Another area of disagreement is "sequencing"—the US wants India to conclude the 123 Agreement and follow this with a safeguards agreement with the IAEA before the Bush administration asks Congress to vote on agreement. But India wants congressional approval before it starts negotiating with the IAEA.
Once both sides finalise the 123 Agreement, it must be sent to Congress for approval. While the Bush administration has floated the prospect of "concessions" for India, further changes to US law will meet stiff resistance. A congressional source told Outlook that lawmakers had spent much time making India-specific changes to US laws. "There would be opposition to the US government saying it needs one more change," he said, adding, "In the rare case that we agree to a change, it would be a minor one. If the government wants, we may be open to an exchange."

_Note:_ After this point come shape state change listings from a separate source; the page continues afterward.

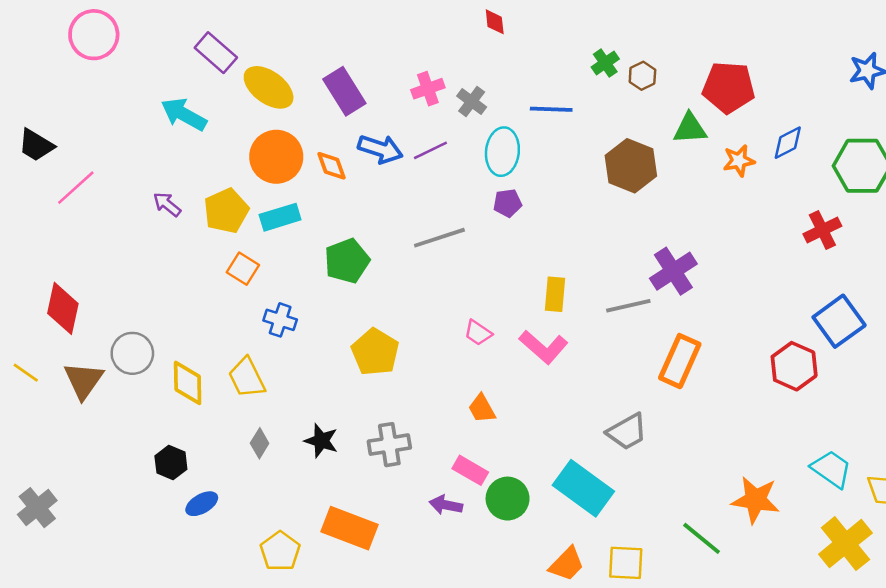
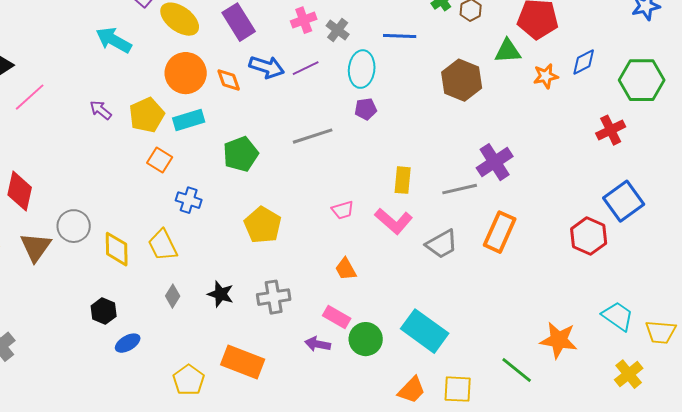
pink trapezoid: (478, 333) -> (343, 210), turned -50
gray trapezoid: (627, 432) -> (442, 244), moved
yellow cross: (845, 544) -> (629, 374), size x0.7

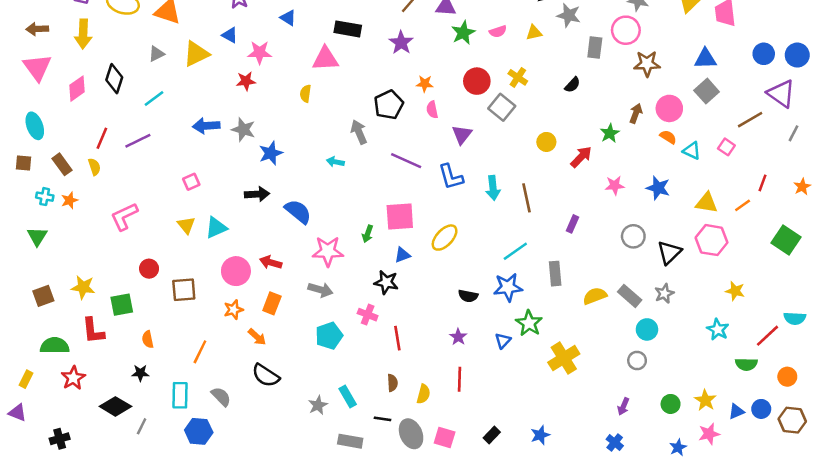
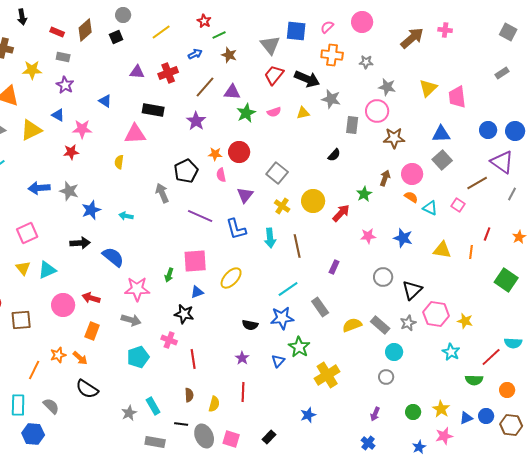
yellow cross: (518, 77) -> (282, 206), moved
red circle: (477, 81) -> (239, 152), moved
yellow circle: (546, 142) -> (313, 201), size x1.5
cyan arrow: (335, 162) -> (126, 216), moved
pink square: (191, 182) -> (27, 233), size x1.5
orange line: (743, 205) -> (471, 252), turned -48
pink hexagon: (712, 240) -> (436, 314), moved
gray rectangle: (555, 274) -> (320, 307), turned -30
orange star: (233, 310) -> (58, 355), moved
blue star: (540, 435) -> (308, 415), moved

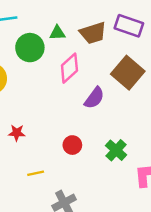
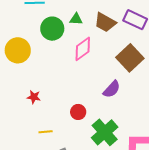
brown trapezoid: (93, 33) -> (105, 22), turned 40
purple semicircle: (94, 98) -> (112, 89), moved
green cross: (116, 150) -> (105, 132), moved, size x1.5

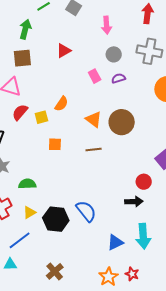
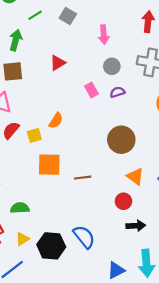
orange triangle: (94, 119) -> (135, 176), moved
orange square: (55, 144) -> (49, 165), size x1.6
brown line: (94, 150) -> (83, 178), moved
red circle: (144, 182) -> (123, 201), moved

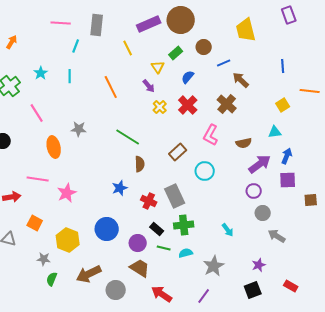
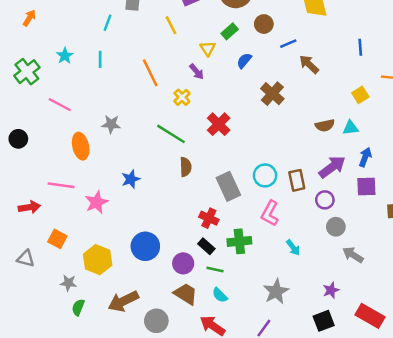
brown cross: (227, 104) -> (272, 94), moved
red cross: (188, 105) -> (219, 124), moved
yellow cross: (160, 107) -> (182, 97), moved
pink line: (37, 113) -> (60, 105), turned -30
pink L-shape: (211, 135) -> (270, 213), moved
brown semicircle: (244, 143) -> (325, 125), moved
brown rectangle: (178, 152) -> (297, 180), moved, turned -60
blue star: (120, 188) -> (131, 179), moved
gray rectangle: (175, 196) -> (228, 186), moved
red cross: (149, 201) -> (209, 218), moved
cyan semicircle: (186, 253) -> (220, 295), moved, turned -120
red rectangle: (291, 286) -> (370, 316), size x1.6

But this 'exchange' would mean Congress imposing more conditions (for instance, Iran), which India won't like. "Now is the time for the Indians to do their job," the source said, adding, "The Indians have brought nothing to the table but attitude and thinly veiled threats." The "key" to Congress will be verification that the processes and material shared with India will be used only for the stated purpose.
In a speech at a Washington think tank on May 23, Burns said: "Like all good things, (the nuclear deal) will continue to require hard work and difficult compromises to reach completion." He predicted the two sides "will reach the mountaintop." But both sides acknowledge there is still plenty of climbing to be done. Perhaps the final momentum for the deal could come when Prime Minister Manmohan Singh and Bush meet at the G8 summit in June.